Fictious Roman Emperor Proven to be Real
Ruins from Roman Dacia, where Sponsianus ruled. (Source: Romania Insider)
The historical record is always incomplete, a puzzle that lacks all its pieces. Kings and the civilizations they ruled over can be swept away by time, their existence only attested by a scrap of paper or a small artwork. Sponsianus was one such figure, a claimant to the throne of the Roman empire, but whose only trace in the historical record are a small number of coins that bear his likeness.
Until recently, it was widely accepted that Sponsianus didn’t exist at all, that he was the invention of a eighteenth century Transylvania coin forger. The coin in question was discovered in 1713, but was later deemed a fake and was eventually locked away in storage at the Hunterian Museum in Glasgow. It seemed that Sponsianus was to be forgotten from history entirely, the few coins stamped with his image locked away. Until now.
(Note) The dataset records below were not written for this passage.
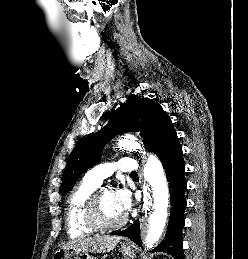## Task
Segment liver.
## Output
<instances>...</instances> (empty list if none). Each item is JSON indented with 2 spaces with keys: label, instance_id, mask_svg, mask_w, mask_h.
I'll use <instances>...</instances> for the list:
<instances>
[{
  "label": "liver",
  "instance_id": "1",
  "mask_svg": "<svg viewBox=\"0 0 248 259\" xmlns=\"http://www.w3.org/2000/svg\"><path fill=\"white\" fill-rule=\"evenodd\" d=\"M120 236H95L90 238H78L63 246V249L73 248L87 253H106L110 252L119 243Z\"/></svg>",
  "mask_w": 248,
  "mask_h": 259
}]
</instances>
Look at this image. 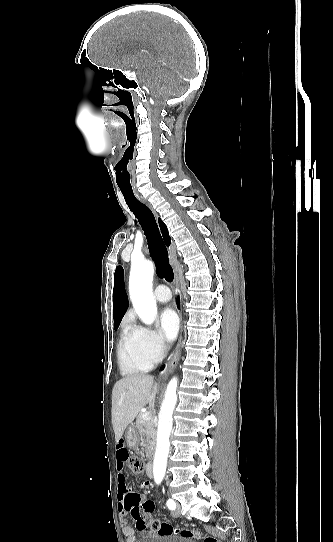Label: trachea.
I'll return each mask as SVG.
<instances>
[{"label":"trachea","instance_id":"3493384b","mask_svg":"<svg viewBox=\"0 0 333 542\" xmlns=\"http://www.w3.org/2000/svg\"><path fill=\"white\" fill-rule=\"evenodd\" d=\"M124 199L135 217L138 219L146 235L151 256L156 264L159 277L168 282L173 280V269L169 264L168 252L159 232L158 225L150 208L140 202L132 189H120Z\"/></svg>","mask_w":333,"mask_h":542}]
</instances>
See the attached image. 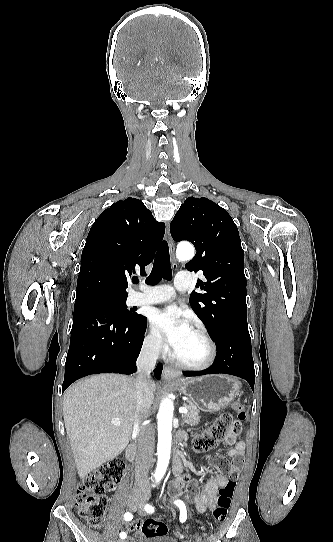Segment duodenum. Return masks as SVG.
<instances>
[{"label": "duodenum", "instance_id": "duodenum-1", "mask_svg": "<svg viewBox=\"0 0 333 542\" xmlns=\"http://www.w3.org/2000/svg\"><path fill=\"white\" fill-rule=\"evenodd\" d=\"M184 439H185L184 435H179L177 437V440H176L177 441V448L175 450V455H174V459H173V472L176 475L180 474L181 471H182V460H181V452H180V449H179V445L181 444V442ZM136 452H137V447H136L135 444H132L127 448L126 456H127V459L130 462L134 461V459L136 457Z\"/></svg>", "mask_w": 333, "mask_h": 542}]
</instances>
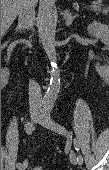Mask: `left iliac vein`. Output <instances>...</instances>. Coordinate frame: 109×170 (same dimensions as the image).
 I'll list each match as a JSON object with an SVG mask.
<instances>
[{
	"instance_id": "1",
	"label": "left iliac vein",
	"mask_w": 109,
	"mask_h": 170,
	"mask_svg": "<svg viewBox=\"0 0 109 170\" xmlns=\"http://www.w3.org/2000/svg\"><path fill=\"white\" fill-rule=\"evenodd\" d=\"M39 124H41L42 126L51 129L63 136H67V130L61 126L60 124L56 123L55 121H53L48 115H46L44 112L39 114L38 119L36 120ZM70 162L73 165H77L80 164L79 161L77 160V156L76 154L71 151L70 152ZM81 165V164H80Z\"/></svg>"
}]
</instances>
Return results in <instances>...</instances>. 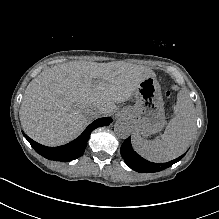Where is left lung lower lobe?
<instances>
[{"label":"left lung lower lobe","mask_w":219,"mask_h":219,"mask_svg":"<svg viewBox=\"0 0 219 219\" xmlns=\"http://www.w3.org/2000/svg\"><path fill=\"white\" fill-rule=\"evenodd\" d=\"M121 155L126 164L140 173H153L164 170L178 162L184 155L167 163H153L139 156L131 146L130 138L126 139L121 146Z\"/></svg>","instance_id":"obj_1"}]
</instances>
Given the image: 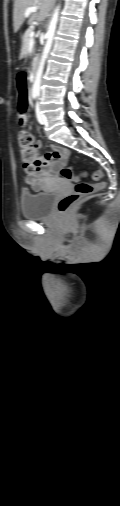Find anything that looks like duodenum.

More recent research spearheaded by Paul Pearson of University College London has uncovered proof that the coin is the genuine article. A microscopic examination of the coin revealed scratches indicating it was well worn. Along with a chemical examination that showed the coin had been buried for hundreds of years before being dug up, this provides definitive proof that it isn’t a fake.
Much remains unknown of Sponsinaus or his time ruling over Dacia, the outer Roman province where the coin was found. It’s likely nothing more will ever be known about the man, but he’s been saved from being shuffled off as simply a fictional character invented by a coin forger. It goes to show that in historical research, the line between reality and invented mythology can be a blurry one.